Это случалось нечасто – лишь тогда, когда кладовая его души оказывалась переполнена той дрянью, которую отец Ян выносил из чужих душ. Для блага других – и ради собственной выгоды. Всяко бывало, и до сих пор мучился сорокалетний аббат Ян, считавшийся святым, страшным вопросом: благо творит он или зло? Угодно ли Богу то, что он делает, или уже ждет его в аду сатана, радостно потирая руки в предвкушении?..

Ответа настоятель не нашел до сих пор.

7

Присев на край узкого монашеского ложа, Марта молча наблюдала, как отец Ян не торопясь устраивается на скамье напротив нее. Строгое бледное лицо аббата с высоким лбом и обильно усыпавшей виски сединой действительно напоминало лик святого, и Марта подумала, что Яносику весьма пошел бы светящийся нимб вокруг головы. На аббате была белая длиннополая риза с пелериной, какую носили все бенедиктинцы, но, даже не зная, кто он, Марта никогда бы не спутала Яна с рядовым монахом из ордена св. Бенедикта или любого другого.

– Ну, здравствуй, сестра, – негромко сказал аббат и посмотрел ей прямо в глаза.

– Здравствуй… святой отец, – чуть улыбнулась Марта.

Улыбка вышла печальной и едва ли не вымученной.

– Давно мы не виделись с тобой, Марта. И поэтому я не верю, что ты случайно появилась здесь. Рассказывай.

– Не знаю даже, с чего начать, Ян…

– С начала, Марта, с начала.
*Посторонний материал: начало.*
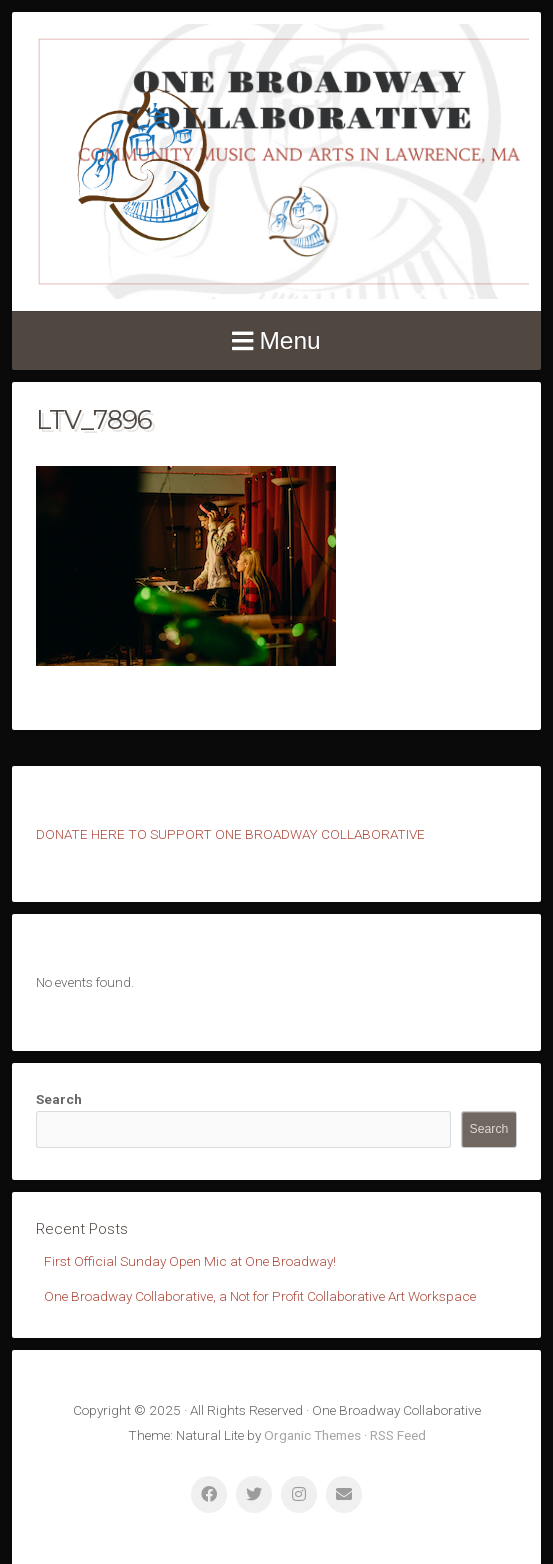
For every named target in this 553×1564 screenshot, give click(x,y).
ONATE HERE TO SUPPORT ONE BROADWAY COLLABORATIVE (235, 834)
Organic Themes (312, 1435)
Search (59, 1099)
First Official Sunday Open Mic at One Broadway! (190, 1261)
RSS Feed (398, 1435)
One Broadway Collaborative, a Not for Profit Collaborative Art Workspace (260, 1296)
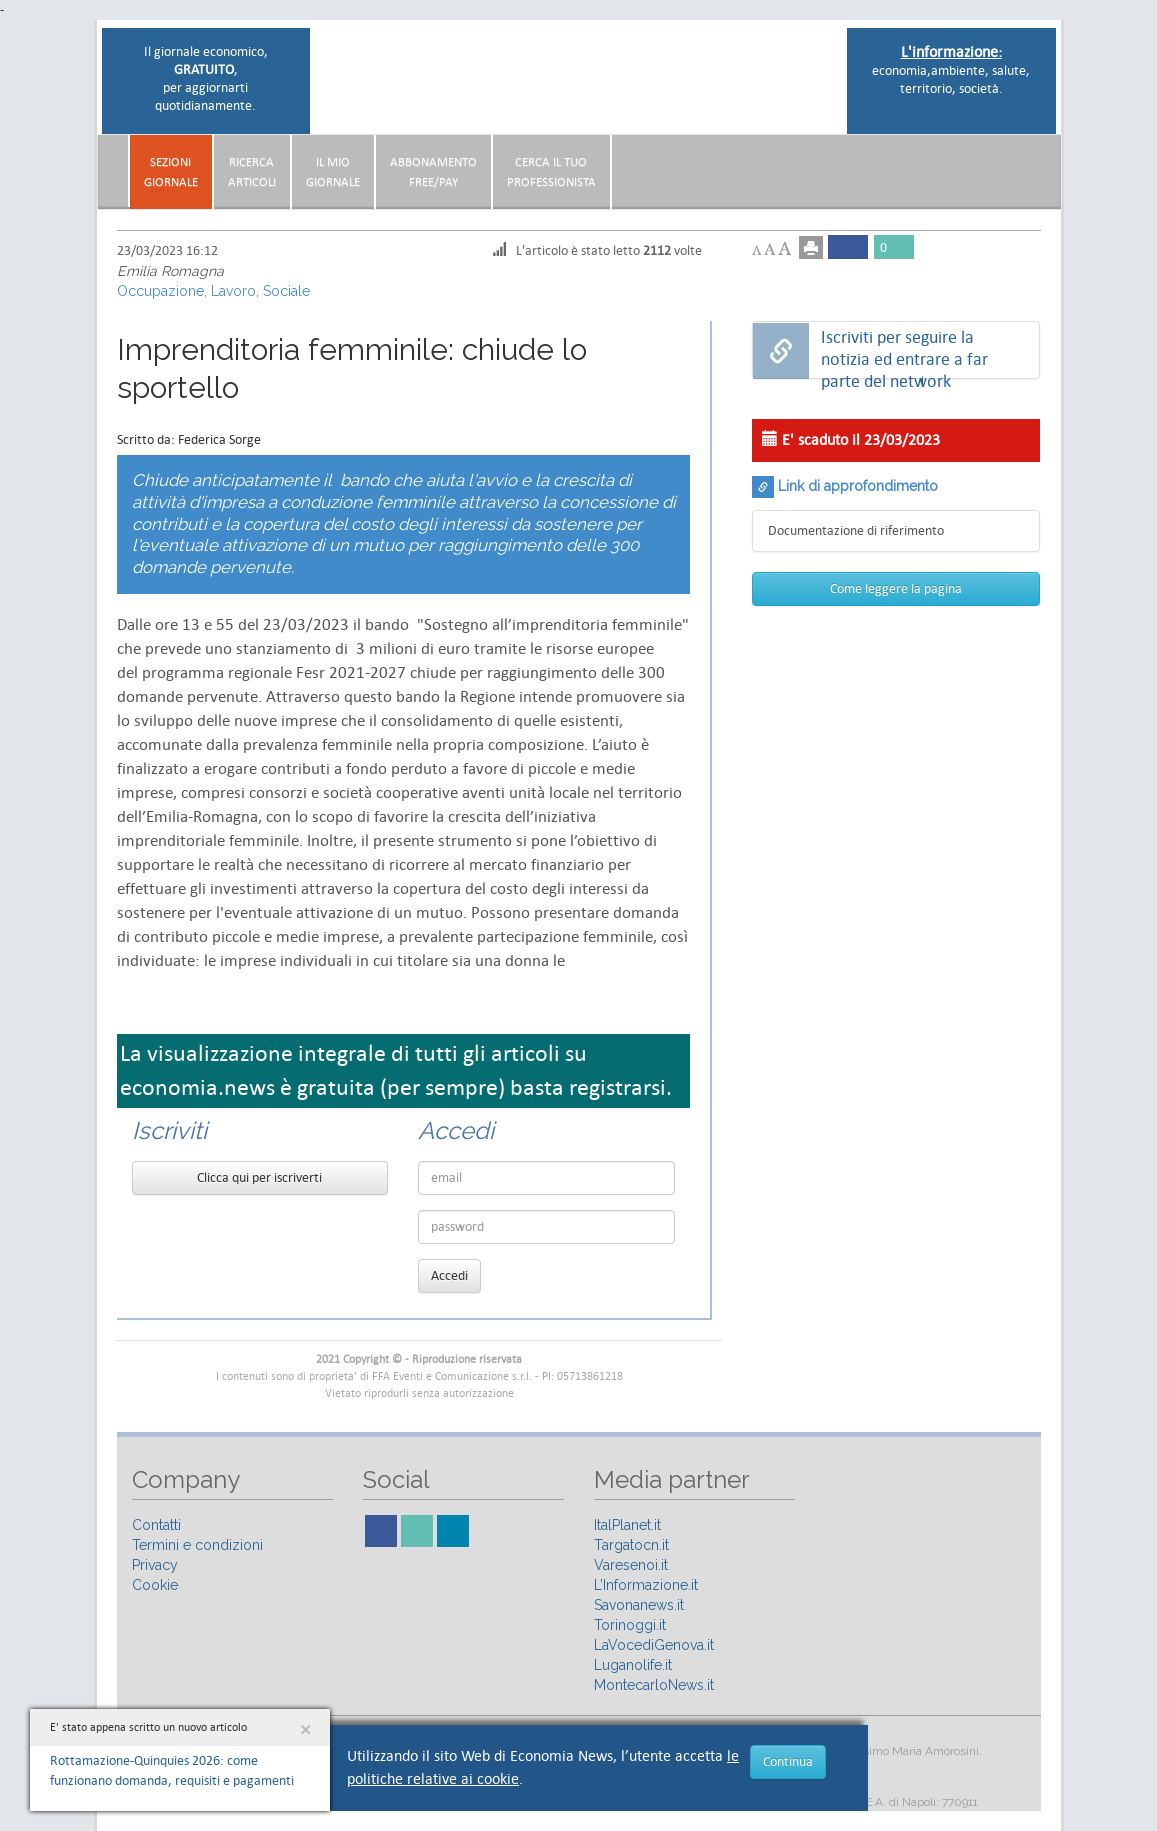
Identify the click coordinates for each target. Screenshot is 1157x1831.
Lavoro (233, 291)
Слыхала небось, что в начале было Слово?

– С начала? Я нарушила одну из наших заповедей, Яносик.

– Какую же? – тонкие брови аббата еле заметно приподнялись, но на лице при этом не дрогнул ни один мускул.

– Я встала на пути у Великого Здрайцы.

На этот раз Ян не смог скрыть своего волнения.

– Ты рискнула помериться силами с Нечистым?!

– Да.

– И… что же?

– Я украла у него душу. Душу, купленную им; душу, которая принадлежала ему по праву. И с тех пор он ищет меня. Меня и того, в ком отныне живет принадлежащая ему душа.

После этих слов женщины в келье повисла долгая звенящая тишина, лишь когда снаружи донесся приглушенный звук колокола, отец Ян очнулся и тыльной стороной ладони вытер вспотевший лоб.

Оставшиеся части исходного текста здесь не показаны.